Saturday November 13, 2010
Ancient Tablets Reveal Mathematical Achievements of Ancient Babylonian Culture
|Tablet Plimpton 322, a table of Pythagorean triangles|
a(2) + b(2) = c(2) 1,000 years before the Theorem existed
The tablets in the exhibition, at once beautiful and enlightening, date from the Old Babylonian Period (ca. 1900–1700 BCE). They have been assembled from three important collections: the Columbia Rare Book and Manuscript Library, Columbia University; the University of Pennsylvania Museum of Archaeology and Anthropology; and the Yale Babylonian Collection, Yale University.
Before Pythagoras has been curated by Alexander Jones, ISAW Professor of the History of the Exact Sciences in Antiquity, and ISAW visiting scholar Christine Proust, historian of mathematics and ancient sciences at the Institut Méditerranéen de Recherches Avancées, in Marseille. The exhibition remains on view at ISAW through December 17, 2010.

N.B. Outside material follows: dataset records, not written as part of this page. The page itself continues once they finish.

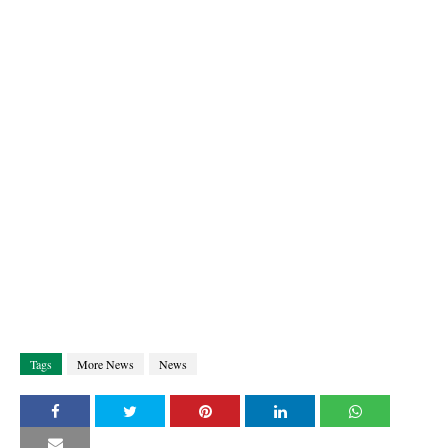
Tags
More News
News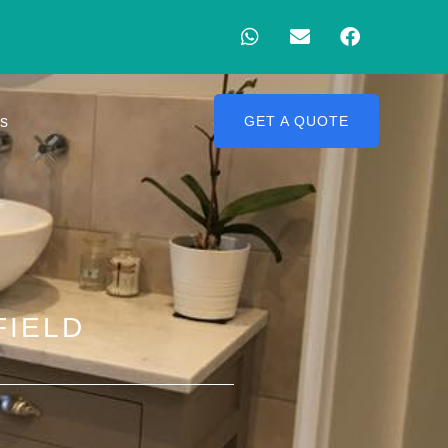
Us
GET A QUOTE
FIELD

Jennifer Chi, ISAW director for exhibitions and public programs, states, “It has long been widely recognized that many of the critical achievements of Western Civilization, including writing and the code of law that is the basis for our present-day legal system, developed in ancient Mesopotamia. However, the stunningly advanced state of mathematics in this region has largely been known only to scholars. By demonstrating the richness and sophistication of ancient Mesopotamian mathematics, Before Pythagoras adds an important dimension to the public knowledge of the history of historic cultures and attainments of present-day Iraq.”
Babylonian mathematics is known to the modern world through the work of scribes, primarily young men who, coming from wealthy families in which literacy and professional expertise were handed down through generations, were formally trained in reading and writing. Destined to work in such fields as accounting, building-project planning, and other professions in which mathematics is essential, the scribes learned and practiced mathematics by copying symbols and solving problems—some practical, others theoretical—such as those seen in the tablets in the exhibition.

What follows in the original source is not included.